* **WHAT THE TASK REQUIRES**: Restate, word for word, the lines from the opening line of the data through the line containing "Aidez-moi à choisir", both included, and nothing else.

* **PROVIDED INFORMATION**:
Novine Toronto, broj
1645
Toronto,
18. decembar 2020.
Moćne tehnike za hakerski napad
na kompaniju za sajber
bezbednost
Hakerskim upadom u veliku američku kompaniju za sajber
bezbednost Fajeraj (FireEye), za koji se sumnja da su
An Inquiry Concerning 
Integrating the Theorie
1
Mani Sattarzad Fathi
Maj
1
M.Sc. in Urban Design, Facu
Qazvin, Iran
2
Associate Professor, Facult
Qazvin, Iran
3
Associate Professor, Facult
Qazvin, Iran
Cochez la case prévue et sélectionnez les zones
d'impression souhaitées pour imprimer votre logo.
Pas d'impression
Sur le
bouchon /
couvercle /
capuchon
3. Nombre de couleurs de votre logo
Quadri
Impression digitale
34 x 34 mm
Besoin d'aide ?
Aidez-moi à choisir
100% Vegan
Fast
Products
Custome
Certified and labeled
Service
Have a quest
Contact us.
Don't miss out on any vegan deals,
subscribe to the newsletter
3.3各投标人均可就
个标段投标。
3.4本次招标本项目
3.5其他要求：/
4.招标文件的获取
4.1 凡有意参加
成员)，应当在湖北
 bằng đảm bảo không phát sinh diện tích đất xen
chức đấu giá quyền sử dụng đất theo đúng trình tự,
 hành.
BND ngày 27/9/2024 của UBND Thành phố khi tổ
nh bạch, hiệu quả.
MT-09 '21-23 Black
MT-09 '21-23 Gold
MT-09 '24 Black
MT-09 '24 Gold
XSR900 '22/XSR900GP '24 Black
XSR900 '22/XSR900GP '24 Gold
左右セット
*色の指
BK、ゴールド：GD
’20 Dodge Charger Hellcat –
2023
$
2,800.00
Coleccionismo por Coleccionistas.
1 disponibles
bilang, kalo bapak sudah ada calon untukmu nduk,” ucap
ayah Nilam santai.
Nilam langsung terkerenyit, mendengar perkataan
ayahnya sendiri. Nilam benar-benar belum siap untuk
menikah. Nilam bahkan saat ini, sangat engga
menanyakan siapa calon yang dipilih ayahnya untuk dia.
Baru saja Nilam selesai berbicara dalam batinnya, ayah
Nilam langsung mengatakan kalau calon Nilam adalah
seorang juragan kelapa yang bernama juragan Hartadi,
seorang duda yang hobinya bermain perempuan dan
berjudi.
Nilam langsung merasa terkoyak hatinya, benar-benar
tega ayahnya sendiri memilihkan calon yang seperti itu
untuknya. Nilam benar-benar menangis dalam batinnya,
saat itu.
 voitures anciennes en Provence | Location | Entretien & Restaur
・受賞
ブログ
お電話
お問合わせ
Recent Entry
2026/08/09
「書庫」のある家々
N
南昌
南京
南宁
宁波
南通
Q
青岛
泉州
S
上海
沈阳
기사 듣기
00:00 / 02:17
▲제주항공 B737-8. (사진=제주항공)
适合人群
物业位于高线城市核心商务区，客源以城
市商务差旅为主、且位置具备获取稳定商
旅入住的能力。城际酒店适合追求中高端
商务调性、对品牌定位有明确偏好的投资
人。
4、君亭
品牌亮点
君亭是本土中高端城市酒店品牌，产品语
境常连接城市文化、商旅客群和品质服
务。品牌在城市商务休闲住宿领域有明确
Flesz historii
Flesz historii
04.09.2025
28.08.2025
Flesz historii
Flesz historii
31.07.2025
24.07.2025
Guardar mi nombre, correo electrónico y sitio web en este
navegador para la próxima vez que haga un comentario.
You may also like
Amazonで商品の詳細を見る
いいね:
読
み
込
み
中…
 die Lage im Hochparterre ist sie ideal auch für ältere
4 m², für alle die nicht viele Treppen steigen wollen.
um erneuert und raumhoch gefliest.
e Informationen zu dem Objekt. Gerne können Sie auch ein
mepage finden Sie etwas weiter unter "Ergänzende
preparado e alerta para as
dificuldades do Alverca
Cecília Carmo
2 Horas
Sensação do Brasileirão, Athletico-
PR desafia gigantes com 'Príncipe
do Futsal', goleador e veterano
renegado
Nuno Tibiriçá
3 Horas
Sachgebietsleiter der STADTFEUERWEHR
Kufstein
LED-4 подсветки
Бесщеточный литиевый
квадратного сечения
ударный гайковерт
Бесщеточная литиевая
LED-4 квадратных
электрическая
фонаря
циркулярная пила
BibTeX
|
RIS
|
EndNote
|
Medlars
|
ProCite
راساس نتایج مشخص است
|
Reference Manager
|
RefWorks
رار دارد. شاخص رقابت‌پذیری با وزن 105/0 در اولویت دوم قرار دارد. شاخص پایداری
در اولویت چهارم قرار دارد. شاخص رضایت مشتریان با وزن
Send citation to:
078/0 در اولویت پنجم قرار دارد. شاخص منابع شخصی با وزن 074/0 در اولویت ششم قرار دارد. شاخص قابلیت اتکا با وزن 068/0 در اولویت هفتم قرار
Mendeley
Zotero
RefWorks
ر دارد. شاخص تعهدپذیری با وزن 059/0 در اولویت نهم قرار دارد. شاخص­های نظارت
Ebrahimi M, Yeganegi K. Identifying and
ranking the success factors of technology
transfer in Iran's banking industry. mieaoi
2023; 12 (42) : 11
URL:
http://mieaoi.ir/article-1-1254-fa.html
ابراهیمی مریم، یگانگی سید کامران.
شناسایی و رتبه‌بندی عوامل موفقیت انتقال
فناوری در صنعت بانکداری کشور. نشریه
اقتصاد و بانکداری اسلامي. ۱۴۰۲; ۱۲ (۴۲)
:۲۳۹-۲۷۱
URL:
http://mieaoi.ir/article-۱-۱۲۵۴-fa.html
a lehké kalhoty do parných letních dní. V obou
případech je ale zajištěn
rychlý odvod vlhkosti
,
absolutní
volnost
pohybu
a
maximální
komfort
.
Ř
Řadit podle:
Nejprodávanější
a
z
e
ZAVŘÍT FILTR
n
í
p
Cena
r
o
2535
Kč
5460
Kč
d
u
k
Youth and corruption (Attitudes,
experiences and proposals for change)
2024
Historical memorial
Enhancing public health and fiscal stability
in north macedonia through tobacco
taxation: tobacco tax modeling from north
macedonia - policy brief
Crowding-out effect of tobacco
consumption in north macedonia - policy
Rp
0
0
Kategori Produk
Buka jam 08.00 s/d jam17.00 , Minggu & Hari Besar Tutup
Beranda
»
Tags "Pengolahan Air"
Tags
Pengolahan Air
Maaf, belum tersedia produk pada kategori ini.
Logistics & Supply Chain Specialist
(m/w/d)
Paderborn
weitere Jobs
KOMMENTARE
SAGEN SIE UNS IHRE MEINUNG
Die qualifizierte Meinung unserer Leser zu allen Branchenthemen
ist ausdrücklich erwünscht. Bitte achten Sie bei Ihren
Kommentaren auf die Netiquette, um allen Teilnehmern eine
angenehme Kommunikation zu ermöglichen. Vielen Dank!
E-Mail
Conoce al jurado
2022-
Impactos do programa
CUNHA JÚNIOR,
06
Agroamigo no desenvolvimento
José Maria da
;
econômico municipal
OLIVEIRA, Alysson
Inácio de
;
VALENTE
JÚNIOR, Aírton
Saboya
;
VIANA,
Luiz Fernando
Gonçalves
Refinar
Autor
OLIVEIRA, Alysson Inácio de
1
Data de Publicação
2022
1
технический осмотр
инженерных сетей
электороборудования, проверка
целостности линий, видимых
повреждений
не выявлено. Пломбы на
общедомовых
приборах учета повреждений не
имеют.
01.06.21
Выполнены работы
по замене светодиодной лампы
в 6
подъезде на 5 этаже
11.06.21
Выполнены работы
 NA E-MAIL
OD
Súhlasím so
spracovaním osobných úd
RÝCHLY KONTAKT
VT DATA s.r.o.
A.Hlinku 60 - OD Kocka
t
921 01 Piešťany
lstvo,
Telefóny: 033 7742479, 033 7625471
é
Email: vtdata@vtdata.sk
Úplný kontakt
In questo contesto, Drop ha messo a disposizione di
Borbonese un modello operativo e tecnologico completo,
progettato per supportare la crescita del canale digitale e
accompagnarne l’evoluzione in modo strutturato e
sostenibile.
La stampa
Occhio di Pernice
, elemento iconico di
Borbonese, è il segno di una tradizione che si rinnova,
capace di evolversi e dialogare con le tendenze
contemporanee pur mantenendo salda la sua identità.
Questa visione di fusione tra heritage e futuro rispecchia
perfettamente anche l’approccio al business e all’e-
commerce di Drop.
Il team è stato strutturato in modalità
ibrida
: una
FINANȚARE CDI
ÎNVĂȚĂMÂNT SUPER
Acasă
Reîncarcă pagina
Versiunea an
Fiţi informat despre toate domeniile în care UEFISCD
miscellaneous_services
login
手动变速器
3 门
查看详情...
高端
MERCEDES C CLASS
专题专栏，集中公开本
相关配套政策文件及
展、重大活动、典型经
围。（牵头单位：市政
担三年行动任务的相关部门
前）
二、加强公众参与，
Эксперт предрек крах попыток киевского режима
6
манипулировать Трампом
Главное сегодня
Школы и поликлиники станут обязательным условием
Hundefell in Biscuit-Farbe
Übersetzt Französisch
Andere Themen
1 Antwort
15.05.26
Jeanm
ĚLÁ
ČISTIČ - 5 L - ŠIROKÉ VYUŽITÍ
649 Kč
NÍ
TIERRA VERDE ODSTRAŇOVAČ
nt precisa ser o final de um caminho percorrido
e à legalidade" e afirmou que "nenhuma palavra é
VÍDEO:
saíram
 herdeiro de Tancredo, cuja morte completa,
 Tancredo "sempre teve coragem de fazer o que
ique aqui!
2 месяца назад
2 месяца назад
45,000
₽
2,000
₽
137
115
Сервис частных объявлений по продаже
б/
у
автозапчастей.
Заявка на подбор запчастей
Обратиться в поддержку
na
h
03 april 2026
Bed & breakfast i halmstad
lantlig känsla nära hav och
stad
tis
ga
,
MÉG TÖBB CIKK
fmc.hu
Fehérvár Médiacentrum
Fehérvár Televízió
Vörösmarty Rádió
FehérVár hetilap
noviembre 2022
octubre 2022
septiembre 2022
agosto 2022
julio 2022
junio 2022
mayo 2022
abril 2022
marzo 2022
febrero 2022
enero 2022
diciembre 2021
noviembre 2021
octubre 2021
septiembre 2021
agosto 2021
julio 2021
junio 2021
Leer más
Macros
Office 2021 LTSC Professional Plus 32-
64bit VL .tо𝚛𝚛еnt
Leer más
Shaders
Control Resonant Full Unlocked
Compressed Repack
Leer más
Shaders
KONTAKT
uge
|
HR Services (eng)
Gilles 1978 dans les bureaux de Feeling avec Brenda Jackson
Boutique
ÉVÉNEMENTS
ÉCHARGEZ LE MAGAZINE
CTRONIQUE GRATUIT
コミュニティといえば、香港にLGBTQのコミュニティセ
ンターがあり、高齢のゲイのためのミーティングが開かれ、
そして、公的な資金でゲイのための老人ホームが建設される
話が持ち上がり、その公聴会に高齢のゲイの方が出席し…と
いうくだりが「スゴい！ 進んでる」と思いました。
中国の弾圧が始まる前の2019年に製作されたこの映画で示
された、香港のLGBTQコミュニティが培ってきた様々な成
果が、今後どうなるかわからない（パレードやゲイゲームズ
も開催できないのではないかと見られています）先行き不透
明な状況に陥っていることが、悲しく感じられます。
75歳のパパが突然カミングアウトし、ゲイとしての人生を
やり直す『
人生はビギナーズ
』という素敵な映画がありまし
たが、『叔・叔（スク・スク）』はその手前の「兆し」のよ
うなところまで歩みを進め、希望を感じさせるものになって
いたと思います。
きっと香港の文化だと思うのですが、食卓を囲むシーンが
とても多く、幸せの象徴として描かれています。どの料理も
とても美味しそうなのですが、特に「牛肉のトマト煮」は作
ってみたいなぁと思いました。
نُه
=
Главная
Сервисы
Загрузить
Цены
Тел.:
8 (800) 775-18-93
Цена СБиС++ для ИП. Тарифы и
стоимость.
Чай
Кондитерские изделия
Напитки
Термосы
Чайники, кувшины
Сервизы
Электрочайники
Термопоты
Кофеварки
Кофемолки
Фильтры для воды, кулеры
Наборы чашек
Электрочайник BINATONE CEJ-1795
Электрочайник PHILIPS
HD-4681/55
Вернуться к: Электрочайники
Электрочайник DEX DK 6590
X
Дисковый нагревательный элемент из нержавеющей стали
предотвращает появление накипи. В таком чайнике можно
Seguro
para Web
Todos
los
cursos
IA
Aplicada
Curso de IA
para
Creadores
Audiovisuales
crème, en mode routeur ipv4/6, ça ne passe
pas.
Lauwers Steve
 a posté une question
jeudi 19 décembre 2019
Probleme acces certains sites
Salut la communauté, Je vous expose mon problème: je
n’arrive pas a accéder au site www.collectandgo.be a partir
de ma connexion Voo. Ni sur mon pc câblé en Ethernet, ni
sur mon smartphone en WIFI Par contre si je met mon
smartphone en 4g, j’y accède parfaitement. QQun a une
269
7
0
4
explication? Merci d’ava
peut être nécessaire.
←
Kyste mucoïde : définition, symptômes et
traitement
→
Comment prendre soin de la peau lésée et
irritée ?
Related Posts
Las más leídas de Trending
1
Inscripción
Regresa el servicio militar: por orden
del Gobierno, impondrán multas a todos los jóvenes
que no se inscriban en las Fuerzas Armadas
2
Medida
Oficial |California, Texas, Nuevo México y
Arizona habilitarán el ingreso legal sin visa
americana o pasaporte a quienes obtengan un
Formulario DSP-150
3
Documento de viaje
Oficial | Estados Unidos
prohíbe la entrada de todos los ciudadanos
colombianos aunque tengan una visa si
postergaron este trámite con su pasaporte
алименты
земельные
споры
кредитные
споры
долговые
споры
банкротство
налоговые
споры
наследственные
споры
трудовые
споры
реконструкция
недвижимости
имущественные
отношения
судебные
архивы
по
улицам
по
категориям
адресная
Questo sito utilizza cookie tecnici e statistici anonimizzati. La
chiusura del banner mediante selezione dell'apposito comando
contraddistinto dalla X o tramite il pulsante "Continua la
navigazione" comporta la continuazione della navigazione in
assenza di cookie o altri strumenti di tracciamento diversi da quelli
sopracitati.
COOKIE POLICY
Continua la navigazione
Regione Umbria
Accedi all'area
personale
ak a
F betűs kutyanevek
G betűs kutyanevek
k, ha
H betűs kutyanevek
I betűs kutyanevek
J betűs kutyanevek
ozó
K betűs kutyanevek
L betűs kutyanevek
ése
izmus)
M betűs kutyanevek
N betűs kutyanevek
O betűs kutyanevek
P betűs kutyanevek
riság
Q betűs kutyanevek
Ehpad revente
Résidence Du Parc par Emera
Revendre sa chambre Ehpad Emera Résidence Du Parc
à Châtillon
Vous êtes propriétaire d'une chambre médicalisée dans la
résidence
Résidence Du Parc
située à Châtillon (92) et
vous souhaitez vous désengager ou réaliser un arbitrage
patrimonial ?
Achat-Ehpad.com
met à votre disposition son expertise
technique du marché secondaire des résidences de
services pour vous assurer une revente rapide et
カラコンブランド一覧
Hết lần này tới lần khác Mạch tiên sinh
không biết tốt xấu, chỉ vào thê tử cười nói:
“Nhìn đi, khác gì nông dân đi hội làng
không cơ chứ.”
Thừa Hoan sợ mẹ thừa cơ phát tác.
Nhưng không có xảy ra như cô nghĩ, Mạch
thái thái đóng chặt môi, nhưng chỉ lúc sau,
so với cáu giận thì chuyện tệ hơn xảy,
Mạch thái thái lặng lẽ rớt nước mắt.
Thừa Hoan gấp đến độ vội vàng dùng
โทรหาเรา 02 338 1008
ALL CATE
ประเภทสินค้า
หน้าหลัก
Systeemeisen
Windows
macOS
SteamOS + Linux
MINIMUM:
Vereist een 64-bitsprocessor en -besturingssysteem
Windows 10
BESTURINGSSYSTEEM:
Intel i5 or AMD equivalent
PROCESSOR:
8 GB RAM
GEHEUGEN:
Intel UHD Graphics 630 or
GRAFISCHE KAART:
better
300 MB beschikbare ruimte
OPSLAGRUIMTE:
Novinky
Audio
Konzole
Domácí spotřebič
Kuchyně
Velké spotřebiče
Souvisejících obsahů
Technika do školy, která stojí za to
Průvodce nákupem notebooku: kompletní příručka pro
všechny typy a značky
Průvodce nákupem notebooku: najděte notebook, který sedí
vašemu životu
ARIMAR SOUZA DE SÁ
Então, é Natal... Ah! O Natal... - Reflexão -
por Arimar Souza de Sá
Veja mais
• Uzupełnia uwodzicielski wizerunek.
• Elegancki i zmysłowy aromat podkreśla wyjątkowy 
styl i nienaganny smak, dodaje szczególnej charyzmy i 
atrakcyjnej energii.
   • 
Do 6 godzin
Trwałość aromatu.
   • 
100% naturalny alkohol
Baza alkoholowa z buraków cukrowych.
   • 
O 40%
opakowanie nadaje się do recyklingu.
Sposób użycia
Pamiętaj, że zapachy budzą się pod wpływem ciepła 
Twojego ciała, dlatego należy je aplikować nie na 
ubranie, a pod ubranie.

* **RESPONSE**:
Novine Toronto, broj
1645
Toronto,
18. decembar 2020.
Moćne tehnike za hakerski napad
na kompaniju za sajber
bezbednost
Hakerskim upadom u veliku američku kompaniju za sajber
bezbednost Fajeraj (FireEye), za koji se sumnja da su
An Inquiry Concerning 
Integrating the Theorie
1
Mani Sattarzad Fathi
Maj
1
M.Sc. in Urban Design, Facu
Qazvin, Iran
2
Associate Professor, Facult
Qazvin, Iran
3
Associate Professor, Facult
Qazvin, Iran
Cochez la case prévue et sélectionnez les zones
d'impression souhaitées pour imprimer votre logo.
Pas d'impression
Sur le
bouchon /
couvercle /
capuchon
3. Nombre de couleurs de votre logo
Quadri
Impression digitale
34 x 34 mm
Besoin d'aide ?
Aidez-moi à choisir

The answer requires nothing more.